Is $y=x^2$ reflexive? Isn't the answer No. Counter-example $(2,2) \not \in$ the relationship.
Is $y=x^2$ symmetric? Once again no. Counter-example $(4,2) \in$ R but $(2,4) \not \in$ R.
Is $y=x^2$ transitive? And no. $(16,4) \in$ R and $(4,2) \in$ R, but $(16,2) \not \in$ R.
Thank you.
The equal sign in $y= x^2$ does not say that $y$ is the same thing as $x^2$. It says that you are thinking about a real valued function of a real variable (namely, "square the input"), using $x$ for a typical number in the domain and $y$ for the corresponding value in the range. This is a nice convention if you want to think about graphing the function. It's not particularly useful when you think of the function as a set of ordered pairs. That set of ordered pairs is not an equivalence relation.
So the underlying problem is that mathematicians sometimes use $=$ in a possibly confusing way. When the equality sign is used to say two things are the same then it is denoting an equivalence relation. You have to pay attention to the context.
Long edit in response to comment.
Here's a formal way to make sense of the $=$ sign in the colloquial (but well understood if you don't worry too much) $y=x^2$.
The first step is to say what $x$ and $y$ might actually be. Calling them "variables" begs the question. I suggest that a good way to define them is as the projection functions from $\mathbb{R} \times \mathbb{R}$ to the first and second factors $\mathbb{R}$ in that cartesian product. Then the function $x^2$ is the pointwise product of $x$ with itself: $x^2(t,s) = x(t,s)^2 = t^2$.
Now let $f: \mathbb{R} \to \mathbb{R}$ be the function that squares its input. If you think of a function as a set of ordered pairs then $f$ is its graph: $$ f = \{(t,s) \in \mathbb{R} \times \mathbb{R} \ | \ s = t^2 \}. $$ Finally, restrict the functions $y$ and $x^2$ to the set $f$. Those two restriction are literally equal: they are the same function. As a set of ordered pairs, both are $$ \{ ((t,s),c) \in f \times \mathbb{R} \ | \ c = s \}. $$
I chose not to offer this clumsy formalism as an answer since I didn't think it would help the OP with his question.

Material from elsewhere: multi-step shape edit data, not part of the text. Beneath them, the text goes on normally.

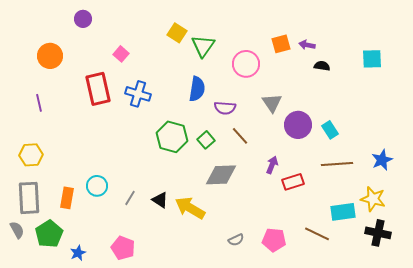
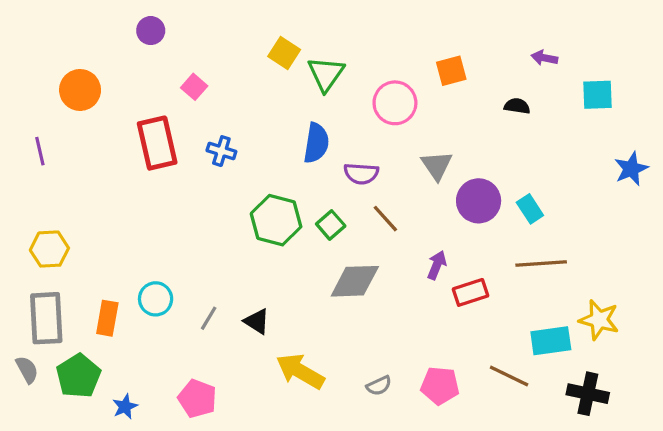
purple circle: (83, 19) -> (151, 31), moved
purple arrow: (307, 45) -> (544, 58), moved
blue cross: (138, 94) -> (221, 151), size x0.7
purple line: (39, 103) -> (40, 151), moved
blue star: (382, 160) -> (631, 169), moved
yellow arrow: (190, 208) -> (300, 371), moved
black cross: (378, 233) -> (588, 394), moved

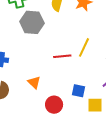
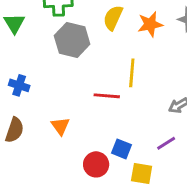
yellow line: (84, 47) -> (132, 73), moved, turned -30
red circle: (54, 105) -> (96, 164), moved

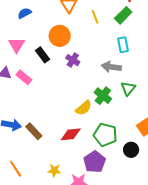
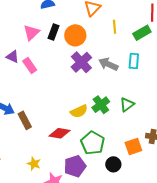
black rectangle: (43, 55) -> (54, 32), moved, turned 42
purple cross: (73, 60) -> (81, 62), size x1.5
gray arrow: (111, 67) -> (108, 64), moved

This analysis is a special case of an idea I learned from Andy Gleason years ago about a good way to think of "variables" in a more general context - for example, the classic problem about a freely falling body. There the fundamental equation is $s = 16t^2$ (in elementary calculus) or $d^2s/dt^2 = a$ (in differential equations or physics). What formal meaning might the variables $s$ and $t$ have here? Andy said you should think of them as real valued functions on the abstract state space of the physical system. Then the laws of physics are identities satisfied by these functions: when the variables are combined in particular ways they define the same function on state space - in this example, our friend $s = 16t^2$.